Preface#
Science is fundamentally about learning from uncertain and incomplete data. We cannot measure exactly everything, and our data may be numerous, high-dimensional, and correlated, with potentially subtle underlying structures.
This book introduces data science methods by analyzing data in astronomy. It presents the fundamental concepts of probability, statistics, and machine learning and explores the computational tools we need to extract meaning from data.
Learning from data inherently involves data modeling, which is the process of finding or defining a model representation of its underlying structure. As a result, fitting and comparing models is one of the cornerstones of data analysis. This process of obtaining meaningful descriptions from data is called inference.
This book is aimed primarily at junior scientists and scientists who want a more substantial base in data science. It is not intended to be a complete data science introduction but a hopefully good reference entry point. It assumes some knowledge of calculus but no specific experience with probability, statistics, or machine learning. In this book, I emphasize the concepts and the understanding of the methods with examples, using analytical and numerical methods. This manuscript is not a mathematical textbook but aims to develop intuition and knowledge of the methods. I will point out complex derivations and formal proofs to literature references.
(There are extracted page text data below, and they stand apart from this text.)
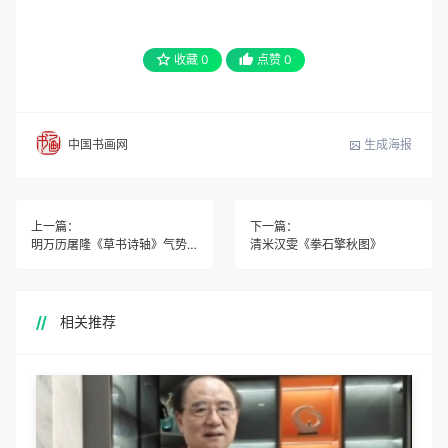
收藏
0
点赞
0
生成海报
中国书画网
上一篇：
下一篇：
明万历屠隆《草书诗轴》气势雄放
清米汉雯《拳石擎秋图》
相关推荐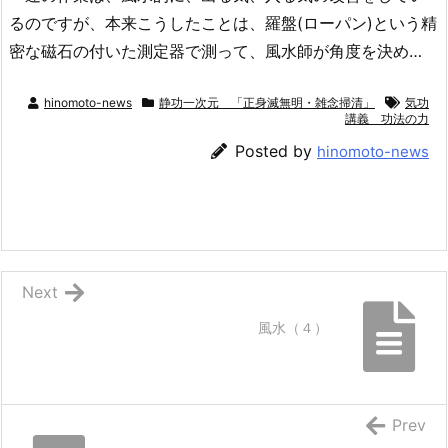
るのですが、本来こうしたことは、羅盤(ローパン)という精
密な磁石の付いた測定器で測って、風水師が角度を決め…
hinomoto-news
静功一次元 「正身滅無明・雑念掃清」
気功
講義 功法の力
Posted by
hinomoto-news
Next
風水（４）
Prev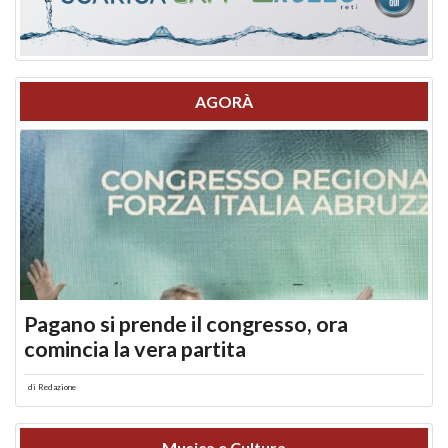
AGORÀ
Pagano si prende il congresso, ora
comincia la vera partita
di
Redazione
Musica e Cultura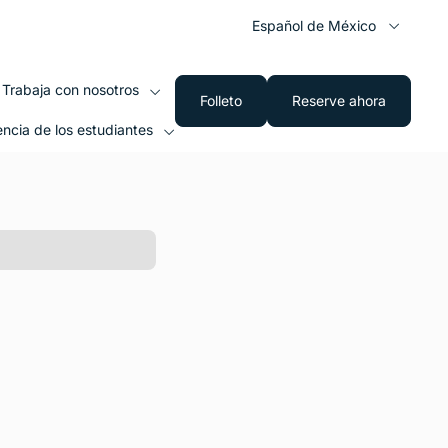
Español de México
Trabaja con nosotros
Folleto
Reserve ahora
encia de los estudiantes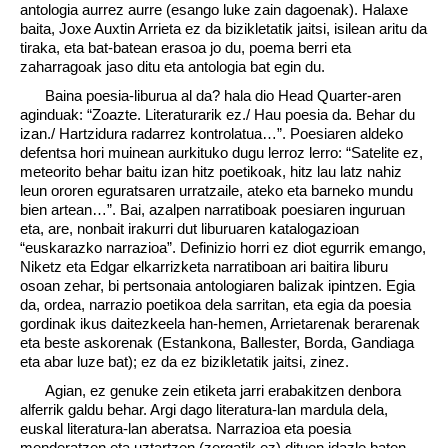
antologia aurrez aurre (esango luke zain dagoenak). Halaxe
baita, Joxe Auxtin Arrieta ez da bizikletatik jaitsi, isilean aritu da
tiraka, eta bat-batean erasoa jo du, poema berri eta
zaharragoak jaso ditu eta antologia bat egin du.
Baina poesia-liburua al da? hala dio Head Quarter-aren
aginduak: “Zoazte. Literaturarik ez./ Hau poesia da. Behar du
izan./ Hartzidura radarrez kontrolatua…”. Poesiaren aldeko
defentsa hori muinean aurkituko dugu lerroz lerro: “Satelite ez,
meteorito behar baitu izan hitz poetikoak, hitz lau latz nahiz
leun ororen eguratsaren urratzaile, ateko eta barneko mundu
bien artean…”. Bai, azalpen narratiboak poesiaren inguruan
eta, are, nonbait irakurri dut liburuaren katalogazioan
“euskarazko narrazioa”. Definizio horri ez diot egurrik emango,
Niketz eta Edgar elkarrizketa narratiboan ari baitira liburu
osoan zehar, bi pertsonaia antologiaren balizak ipintzen. Egia
da, ordea, narrazio poetikoa dela sarritan, eta egia da poesia
gordinak ikus daitezkeela han-hemen, Arrietarenak berarenak
eta beste askorenak (Estankona, Ballester, Borda, Gandiaga
eta abar luze bat); ez da ez bizikletatik jaitsi, zinez.
Agian, ez genuke zein etiketa jarri erabakitzen denbora
alferrik galdu behar. Argi dago literatura-lan mardula dela,
euskal literatura-lan aberatsa. Narrazioa eta poesia
menderatzen eta uztartzen (zergatik ez) dituen idazle baten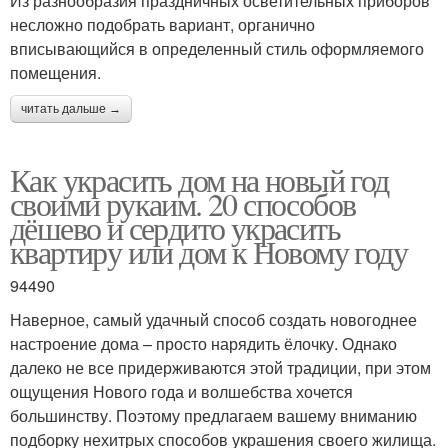
Из разнообразия праздничных осветительных приборов
несложно подобрать вариант, органично
вписывающийся в определенный стиль оформляемого
помещения.
читать дальше →
Как украсить дом на новый год
своими рукаим. 20 способов
дёшево и сердито украсить
квартиру или дом к Новому году
94490
Наверное, самый удачный способ создать новогоднее
настроение дома – просто нарядить ёлочку. Однако
далеко не все придерживаются этой традиции, при этом
ощущения Нового года и волшебства хочется
большинству. Поэтому предлагаем вашему вниманию
подборку нехитрых способов украшения своего жилища.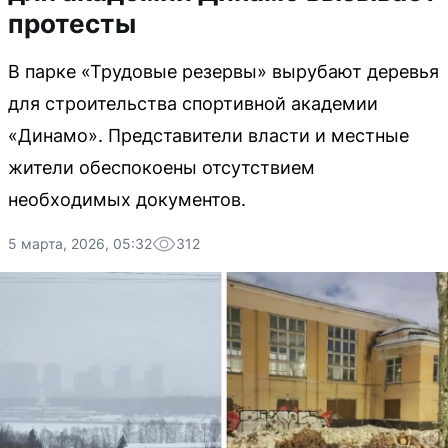
протесты
В парке «Трудовые резервы» вырубают деревья
для строительства спортивной академии
«Динамо». Представители власти и местные
жители обеспокоены отсутствием
необходимых документов.
5 марта, 2026, 05:32
312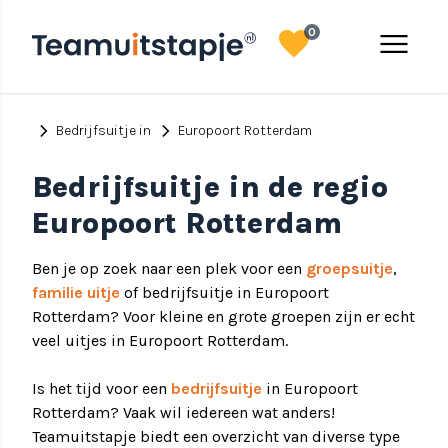
favorite
menu
0
chevron_right
chevron_right
Bedrijfsuitje in
Europoort Rotterdam
Bedrijfsuitje in de regio
Europoort Rotterdam
Ben je op zoek naar een plek voor een
groepsuitje
,
familie uitje
of bedrijfsuitje in Europoort
Rotterdam? Voor kleine en grote groepen zijn er echt
veel uitjes in Europoort Rotterdam.
Is het tijd voor een
bedrijfsuitje
in Europoort
Rotterdam? Vaak wil iedereen wat anders!
Teamuitstapje biedt een overzicht van diverse type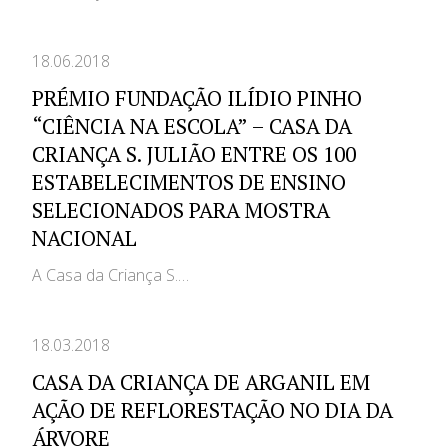
18.06.2018
PRÉMIO FUNDAÇÃO ILÍDIO PINHO
“CIÊNCIA NA ESCOLA” – CASA DA
CRIANÇA S. JULIÃO ENTRE OS 100
ESTABELECIMENTOS DE ENSINO
SELECIONADOS PARA MOSTRA
NACIONAL
A Casa da Criança S.…
18.03.2018
CASA DA CRIANÇA DE ARGANIL EM
AÇÃO DE REFLORESTAÇÃO NO DIA DA
ÁRVORE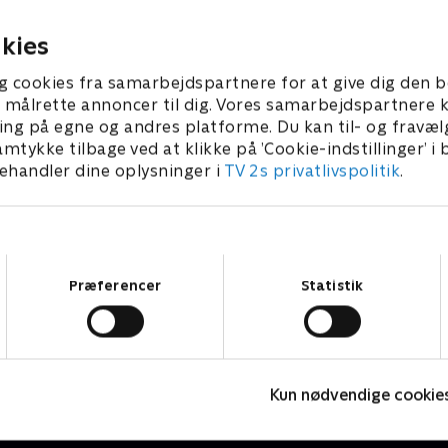
3 • 11 min
1. maj 2023 • 11 min
kies
g cookies fra samarbejdspartnere for at give dig den b
l at målrette annoncer til dig. Vores samarbejdspartner
ing på egne og andres platforme. Du kan til- og fravæl
amtykke tilbage ved at klikke på ’Cookie-indstillinger’ i
handler dine oplysninger i
TV 2s privatlivspolitik
.
Samtykkevalg
Præferencer
Statistik
Antiks
Børneserier • 2 sæsoner
B
Kun nødvendige cookie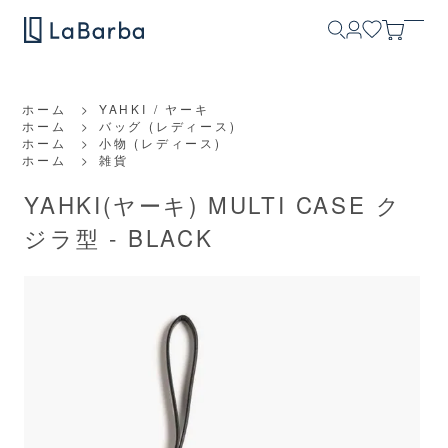
ホーム
>
YAHKI / ヤーキ
ホーム
>
バッグ (レディース)
ホーム
>
小物 (レディース)
ホーム
>
雑貨
YAHKI(ヤーキ) MULTI CASE ク
ジラ型 - BLACK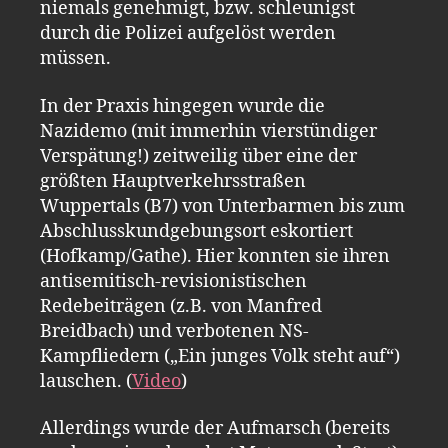
niemals genehmigt, bzw. schleunigst
durch die Polizei aufgelöst werden
müssen.
In der Praxis hingegen wurde die
Nazidemo (mit immerhin vierstündiger
Verspätung!) zeitweilig über eine der
größten Hauptverkehrsstraßen
Wuppertals (B7) von Unterbarmen bis zum
Abschlusskundgebungsort eskortiert
(Hofkamp/Gathe). Hier konnten sie ihren
antisemitisch-revisionistischen
Redebeiträgen (z.B. von Manfred
Breidbach) und verbotenen NS-
Kampfliedern („Ein junges Volk steht auf“)
lauschen. (
Video
)
Allerdings wurde der Aufmarsch (bereits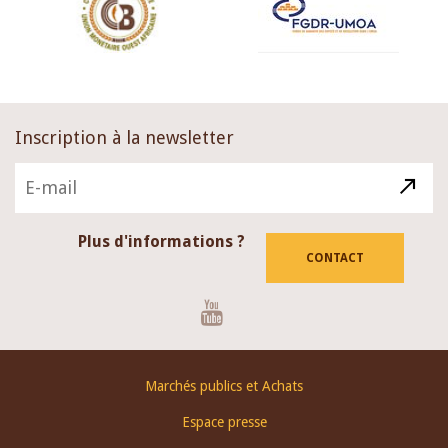
Inscription à la newsletter
Plus d'informations ?
CONTACT
Youtube
Footer
Marchés publics et Achats
menu
Espace presse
I hope this book will be helpful to also more experienced scientists with limited exposure and those raising awareness of those techniques by providing an overview of the main concepts and methods. One of my goals is to show how one can convert ideas into applicable codes and solutions, and this is one motivation to use jupyter-book as the format of this book. Throughout these pages, you will find python codes and notebooks that you can run with Binder.